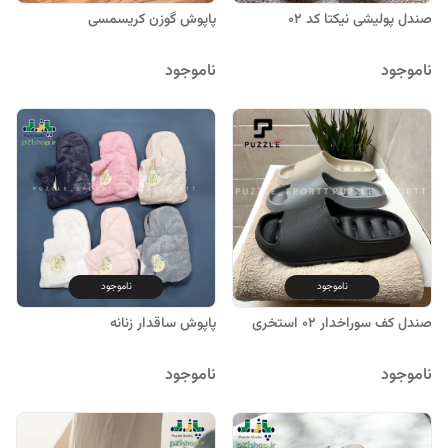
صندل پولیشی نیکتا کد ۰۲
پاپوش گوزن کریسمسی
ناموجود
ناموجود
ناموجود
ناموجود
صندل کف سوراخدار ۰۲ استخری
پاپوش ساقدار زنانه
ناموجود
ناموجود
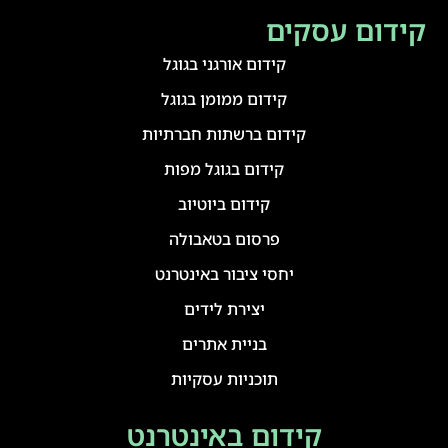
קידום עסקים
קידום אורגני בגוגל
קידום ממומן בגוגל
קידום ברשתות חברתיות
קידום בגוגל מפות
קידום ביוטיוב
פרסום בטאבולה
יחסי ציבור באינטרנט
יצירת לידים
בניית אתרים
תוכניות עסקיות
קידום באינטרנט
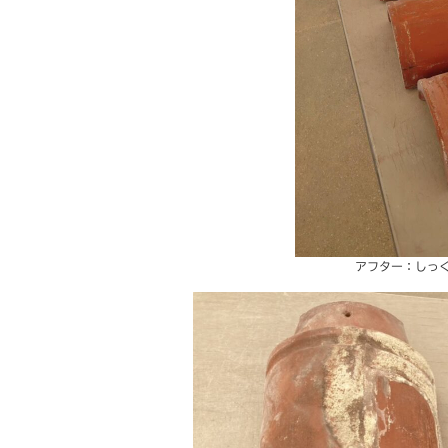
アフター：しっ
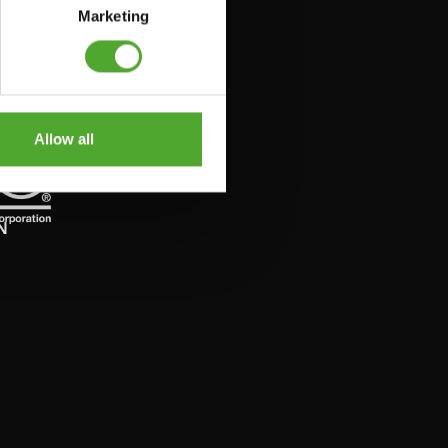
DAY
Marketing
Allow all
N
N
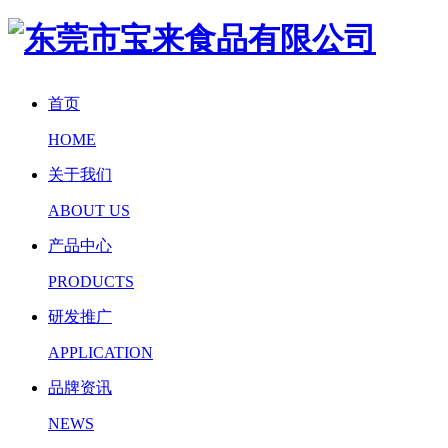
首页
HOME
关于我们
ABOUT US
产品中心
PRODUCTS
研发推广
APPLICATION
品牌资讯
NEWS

---

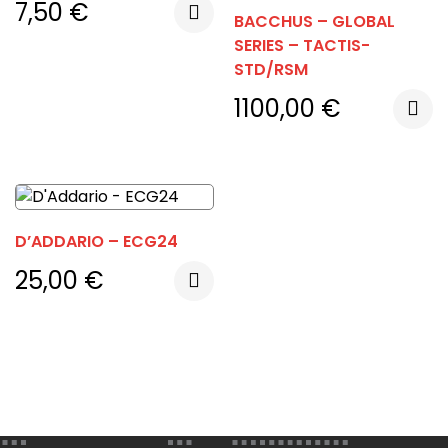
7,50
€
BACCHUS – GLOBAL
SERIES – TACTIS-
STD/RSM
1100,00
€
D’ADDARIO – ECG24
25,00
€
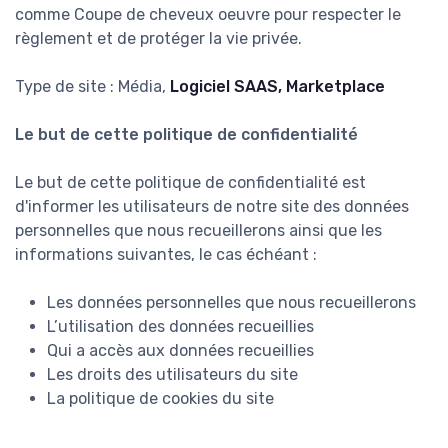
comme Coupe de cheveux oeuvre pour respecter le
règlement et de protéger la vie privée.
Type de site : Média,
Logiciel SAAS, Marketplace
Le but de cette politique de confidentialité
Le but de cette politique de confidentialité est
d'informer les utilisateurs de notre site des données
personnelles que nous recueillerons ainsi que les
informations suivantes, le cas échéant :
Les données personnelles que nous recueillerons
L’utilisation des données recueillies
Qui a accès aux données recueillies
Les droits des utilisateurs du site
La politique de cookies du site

==

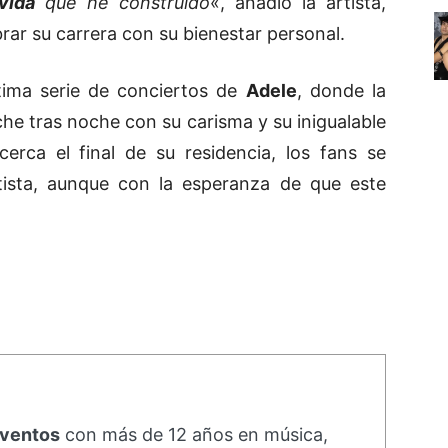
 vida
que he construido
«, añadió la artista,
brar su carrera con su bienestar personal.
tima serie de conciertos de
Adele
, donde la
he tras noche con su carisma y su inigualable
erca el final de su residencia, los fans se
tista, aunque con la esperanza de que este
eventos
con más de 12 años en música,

:: AIM OF THE EXERCISE ::
Select the lines in this material that hold the word "utilisateurs", leaving none out.

:: REPLY TO THE EXERCISE ::
d'informer les utilisateurs de notre site des données
Les droits des utilisateurs du site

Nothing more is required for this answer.